[INFORMATION — start]

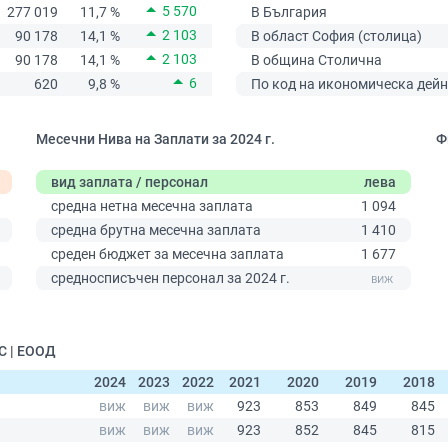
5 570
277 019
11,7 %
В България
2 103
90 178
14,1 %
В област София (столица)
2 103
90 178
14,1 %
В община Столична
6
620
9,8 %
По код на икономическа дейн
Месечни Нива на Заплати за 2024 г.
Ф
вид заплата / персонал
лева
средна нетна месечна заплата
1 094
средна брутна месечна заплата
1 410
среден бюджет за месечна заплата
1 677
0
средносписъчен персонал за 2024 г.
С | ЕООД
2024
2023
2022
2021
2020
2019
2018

[INFORMATION — finish]
[INFORMATION — start]

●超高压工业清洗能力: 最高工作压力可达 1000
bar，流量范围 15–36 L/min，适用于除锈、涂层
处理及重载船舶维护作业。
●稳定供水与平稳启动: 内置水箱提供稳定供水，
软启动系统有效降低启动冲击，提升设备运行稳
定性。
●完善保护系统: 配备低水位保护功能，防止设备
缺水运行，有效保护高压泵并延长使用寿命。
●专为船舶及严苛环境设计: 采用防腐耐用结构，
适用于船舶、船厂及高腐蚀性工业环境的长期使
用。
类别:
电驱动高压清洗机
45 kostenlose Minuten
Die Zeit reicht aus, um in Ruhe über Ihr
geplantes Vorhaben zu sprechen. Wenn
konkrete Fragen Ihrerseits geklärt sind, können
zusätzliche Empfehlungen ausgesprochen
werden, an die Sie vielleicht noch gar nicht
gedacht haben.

[INFORMATION — finish]

| WORK TO COMPLETE |
All lines in the records above with "персонал" need to be found and copied.

| OUTPUT FOR THIS TASK |
вид заплата / персонал
средносписъчен персонал за 2024 г.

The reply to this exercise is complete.